Abortion Stories, the Vatican, and Catholics for Choice’s “Mission Impossible”
The Synod on Synodality offers the most significant chance to reform the Catholic church in decades. Monumental in its engagement with LGBTQIA+ rights, ordaining women as deacons, and other progressive causes, the synod’s agenda lacked one major topic: abortion. That’s why Catholics for Choice President Jamie L. Manson stopped at nothing to make our pro-choice Catholic voices heard.
To mark the start of the synod, Catholics for Choice advocates risked arrest by unfurling a massive banner from the Ponte Sant’Angelo — with St. Peter’s Basilica in the background — boldly proclaiming that “Faithful Catholics have abortions.”
Immediately after the banner drop, Jamie ceremonially processed to the synod office with a booklet of stories collected from faithful Catholics who’ve had abortions.
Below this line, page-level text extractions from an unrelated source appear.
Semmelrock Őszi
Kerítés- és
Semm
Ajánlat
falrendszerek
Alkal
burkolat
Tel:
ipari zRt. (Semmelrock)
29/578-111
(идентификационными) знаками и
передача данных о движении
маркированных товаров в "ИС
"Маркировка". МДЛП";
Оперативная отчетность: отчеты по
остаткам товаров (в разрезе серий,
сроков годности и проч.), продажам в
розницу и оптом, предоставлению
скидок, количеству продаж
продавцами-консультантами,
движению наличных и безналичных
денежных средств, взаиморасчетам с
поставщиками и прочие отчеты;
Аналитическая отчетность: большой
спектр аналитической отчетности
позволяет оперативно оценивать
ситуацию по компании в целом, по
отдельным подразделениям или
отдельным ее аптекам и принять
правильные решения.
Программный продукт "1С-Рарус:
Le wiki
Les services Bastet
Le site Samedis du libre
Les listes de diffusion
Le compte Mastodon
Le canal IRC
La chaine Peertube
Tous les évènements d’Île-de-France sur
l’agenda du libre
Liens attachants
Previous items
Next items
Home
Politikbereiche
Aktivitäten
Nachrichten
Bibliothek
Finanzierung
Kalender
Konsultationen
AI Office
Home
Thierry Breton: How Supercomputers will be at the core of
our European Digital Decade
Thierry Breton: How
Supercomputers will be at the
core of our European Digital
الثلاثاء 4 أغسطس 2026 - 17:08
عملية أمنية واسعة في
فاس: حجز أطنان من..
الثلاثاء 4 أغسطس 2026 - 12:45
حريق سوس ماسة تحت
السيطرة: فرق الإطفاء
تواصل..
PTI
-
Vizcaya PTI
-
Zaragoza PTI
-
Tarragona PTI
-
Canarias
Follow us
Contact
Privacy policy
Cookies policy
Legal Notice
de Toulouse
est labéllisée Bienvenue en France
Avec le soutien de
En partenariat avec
The New York Times called the action “mission impossible,” and said that despite all the social justice issues vying for attention from the Vatican, “perhaps no advocate on the synod sidelines has a tougher row to hoe than Jamie Manson, who identifies as queer, feels called to the priesthood and leads the abortion-rights group Catholics for Choice.”
Jamie’s call to discuss abortion didn’t preclude her from bringing queer rights to the forefront either. In an interview on CBS News, she said that “affirming and embracing everyone only makes the church stronger.” That includes LGBTQIA+ and people who have had abortions alike.
Before returning to the United States, Jamie joined the Spirit Unbounded conference alongside speakers such as Sister Joan Chittister, OSB, and former President of Ireland Mary McAleese. In a profound speech just outside the Vatican’s walls, Jamie described the “unspoken pastoral crisis” of patriarchy in the church. Behind a podium inscribed with the Vatican’s insignia, Jamie boldly challenged that bringing abortion stories to the synod meant taking “Pope Francis at his word that he wants a church of encounter that goes out to the peripheries, listens deeply, and shows humility.”
Honoring this call to encounter would mean recognizing that women and queer people belong in the church — which means that their abortion stories are “woven into the fabric of our community.” Jamie closed her speech, and her time in Rome, with a prayer: that next year’s synod will deem Catholics’ abortion stories “worthy of encounter.”